November 1, 2012 The business of airline miles and what happens when it goes wrong
Airline miles are huge business. In some of the darker times airlines were solely supported by their frequent flyer program. Originally, a person took a flight and got miles equal to the distance of the flight. Now, a person can get miles from eating out, dry cleaning, hotel stays, rental cars, credit card spend, and even online purchases. Let’s look at how this works; an airline sells miles to a company or an individual at set rate. Then the program members get miles for doing business with the purchaser.
A specific example should clear this up. We’ll use online shopping. An airline sells miles to an online shopping portal. The online portal lists a bunch of online merchants. When the consumer goes through the portal to make a purchase, the online merchant pays a commission to the portal. The portal tells the airline to issue the consumer some miles and the portal pays the airline with the commission they get from the purchase. The portal gets its profit from the margin between the commission and the cost of the miles.
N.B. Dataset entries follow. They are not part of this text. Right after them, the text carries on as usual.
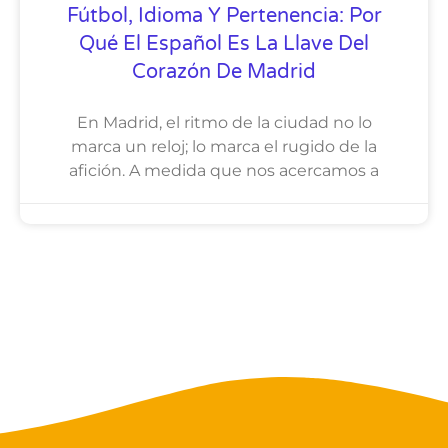
Fútbol, Idioma Y Pertenencia: Por
Qué El Español Es La Llave Del
Corazón De Madrid
En Madrid, el ritmo de la ciudad no lo
marca un reloj; lo marca el rugido de la
afición. A medida que nos acercamos a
So there are two agreements at issue here. First, there is the buy/sell agreement between the portal and the airline. Next there is the commission/services agreement between the portal and the merchant. Now there is a lawsuit that was filed in a Massachusetts’ court over this type of deal. The complaint can be found here. I’ve surfed around and tried to figure out what is going on with this. Resident ethicist Wandering Aramean has basic commentary here. Here are the facts near as I can tell. Over the summer a web hosting company ran a promotion with two airlines (US and HA) that for new accounts a person would get X amount of miles. The company the web service hired to run the promotion and purchase the miles mistakenly described the promotion as any transaction. The result was the plaintiff’s made a large number of micro-transactions which earned millions of miles. The web hosting company canceled some the transactions citing fraud, and the promotion company is refusing to award the miles.
This case is going to turn on what the agreement was between the hosting company and the promotion company. Notice I didn’t say airline. While the airlines are pleaded as defendants they are not going to be liable here. Why? Mostly because they couldn’t care less about how many miles the promotion company buys and how they award them. All the airlines see is note that says please issue X miles to Joe Cool, and here is a check to cover the cost. If the promotion company got the agreement right, then web hosting company will have to pay the promotion company for the miles. If the promotion company got the agreement wrong they are going to have to cut the airlines a huge check.
This lawsuit is morally bankrupt. I agree with Wandering Aramean that the plaintiff’s here have gone too far. While legally, someone may be liable for this mistake, these plaintiff’s actively took advantage of it. Now it looks like not one but two companies are at risk of going out of business through having to pay for the miles a poorly worded advertisement said would be issued. I like flying and I like the challenge of collecting miles, but this is too much.